** Goal of the exercise **
Lines to return, exactly: from the line with "związane są z naturą." to the line with "nietrafionych decyzji dotyczących" in the entries below, both included.

BEGIN Given records

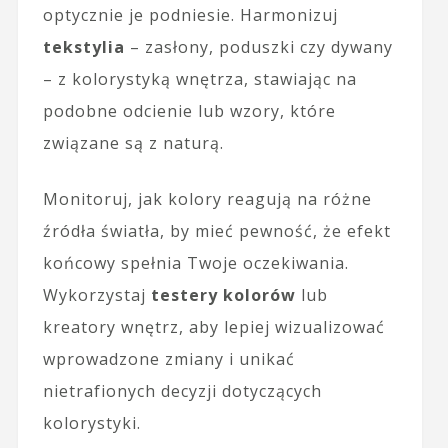
optycznie je podniesie. Harmonizuj
tekstylia
– zasłony, poduszki czy dywany
– z kolorystyką wnętrza, stawiając na
podobne odcienie lub wzory, które
związane są z naturą.
Monitoruj, jak kolory reagują na różne
źródła światła, by mieć pewność, że efekt
końcowy spełnia Twoje oczekiwania.
Wykorzystaj
testery kolorów
lub
kreatory wnętrz, aby lepiej wizualizować
wprowadzone zmiany i unikać
nietrafionych decyzji dotyczących
kolorystyki.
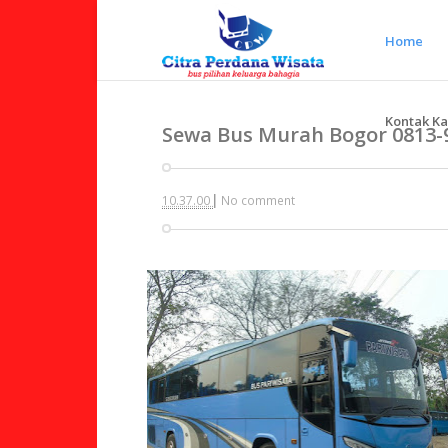
Home
Kontak K
Sewa Bus Murah Bogor 0813-
|
10.37.00
No comment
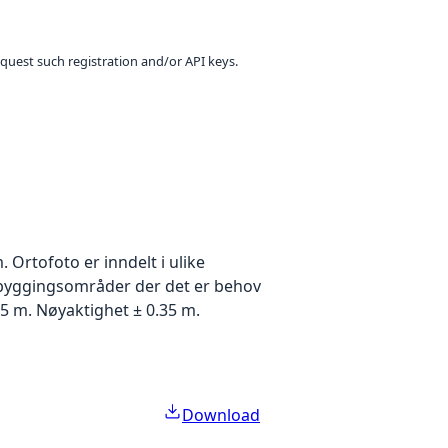
equest such registration and/or API keys.
Ortofoto er inndelt i ulike
utbyggingsområder der det er behov
5 m. Nøyaktighet ± 0.35 m.
Download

END Given records

** Solution to this task **
związane są z naturą.
Monitoruj, jak kolory reagują na różne
źródła światła, by mieć pewność, że efekt
końcowy spełnia Twoje oczekiwania.
Wykorzystaj
testery kolorów
lub
kreatory wnętrz, aby lepiej wizualizować
wprowadzone zmiany i unikać
nietrafionych decyzji dotyczących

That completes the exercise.